[Extracted page text data]

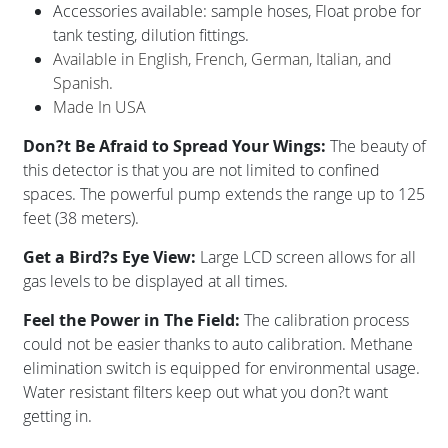
Accessories available: sample hoses, Float probe for
tank testing, dilution fittings.
Available in English, French, German, Italian, and
Spanish.
Made In USA
Don?t Be Afraid to Spread Your Wings:
The beauty of
this detector is that you are not limited to confined
spaces. The powerful pump extends the range up to 125
feet (38 meters).
Get a Bird?s Eye View:
Large LCD screen allows for all
gas levels to be displayed at all times.
Feel the Power in The Field:
The calibration process
could not be easier thanks to auto calibration. Methane
elimination switch is equipped for environmental usage.
Water resistant filters keep out what you don?t want
getting in.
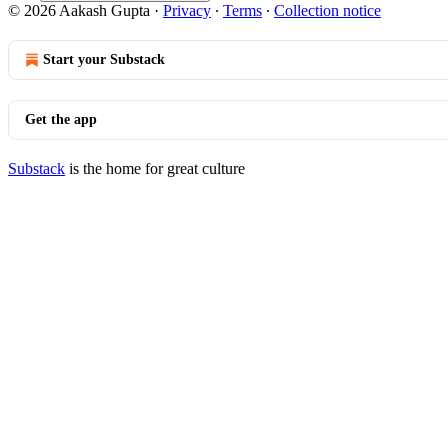
© 2026 Aakash Gupta
·
Privacy
∙
Terms
∙
Collection notice
Start your Substack
Get the app
Substack
is the home for great culture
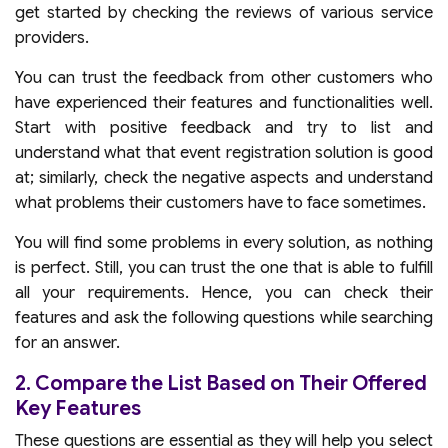
get started by checking the reviews of various service
providers.
You can trust the feedback from other customers who
have experienced their features and functionalities well.
Start with positive feedback and try to list and
understand what that event registration solution is good
at; similarly, check the negative aspects and understand
what problems their customers have to face sometimes.
You will find some problems in every solution, as nothing
is perfect. Still, you can trust the one that is able to fulfill
all your requirements. Hence, you can check their
features and ask the following questions while searching
for an answer.
2. Compare the List Based on Their Offered
Key Features
These questions are essential as they will help you select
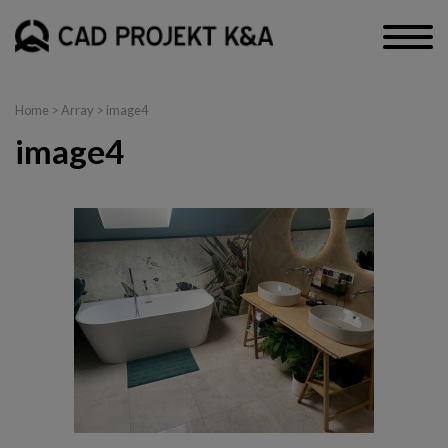
Home
> Array > image4
image4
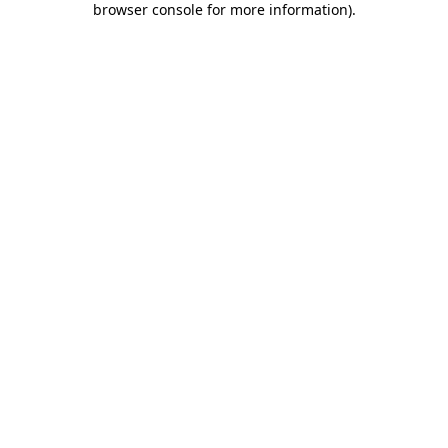
browser console for more information)
.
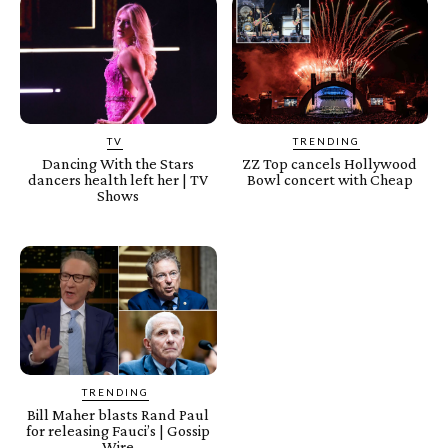
TV
TRENDING
Dancing With the Stars
ZZ Top cancels Hollywood
dancers health left her | TV
Bowl concert with Cheap
Shows
TRENDING
Bill Maher blasts Rand Paul
for releasing Fauci’s | Gossip
Wire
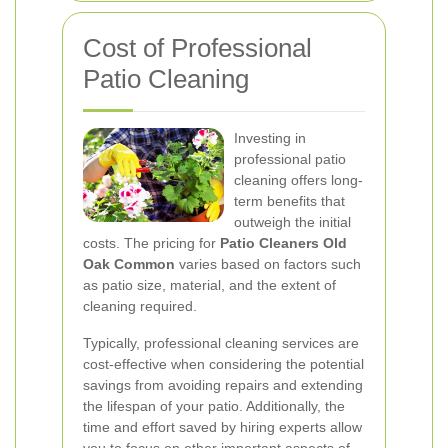
Cost of Professional
Patio Cleaning
Investing in
professional patio
cleaning offers long-
term benefits that
outweigh the initial
costs. The pricing for
Patio Cleaners Old
Oak Common
varies based on factors such
as patio size, material, and the extent of
cleaning required.
Typically, professional cleaning services are
cost-effective when considering the potential
savings from avoiding repairs and extending
the lifespan of your patio. Additionally, the
time and effort saved by hiring experts allow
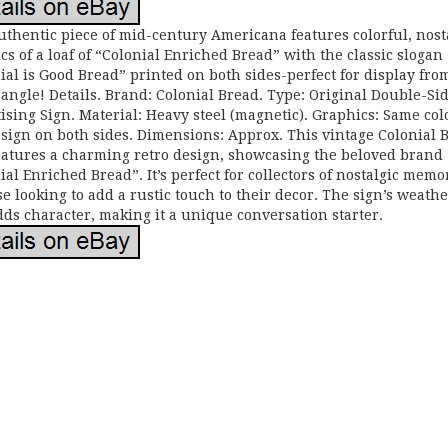
uthentic piece of mid-century Americana features colorful, nost
cs of a loaf of “Colonial Enriched Bread” with the classic slogan
ial is Good Bread” printed on both sides-perfect for display fro
 angle! Details. Brand: Colonial Bread. Type: Original Double-Si
ising Sign. Material: Heavy steel (magnetic). Graphics: Same col
esign on both sides. Dimensions: Approx. This vintage Colonial 
eatures a charming retro design, showcasing the beloved brand
ial Enriched Bread”. It’s perfect for collectors of nostalgic memo
se looking to add a rustic touch to their decor. The sign’s weath
dds character, making it a unique conversation starter.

Directions.
Transcribe the entries from their first line to the line that holds "Feel the Power", both included, and skip every picture.

Exercise output.
Accessories available: sample hoses, Float probe for
tank testing, dilution fittings.
Available in English, French, German, Italian, and
Spanish.
Made In USA
Don?t Be Afraid to Spread Your Wings:
The beauty of
this detector is that you are not limited to confined
spaces. The powerful pump extends the range up to 125
feet (38 meters).
Get a Bird?s Eye View:
Large LCD screen allows for all
gas levels to be displayed at all times.
Feel the Power in The Field:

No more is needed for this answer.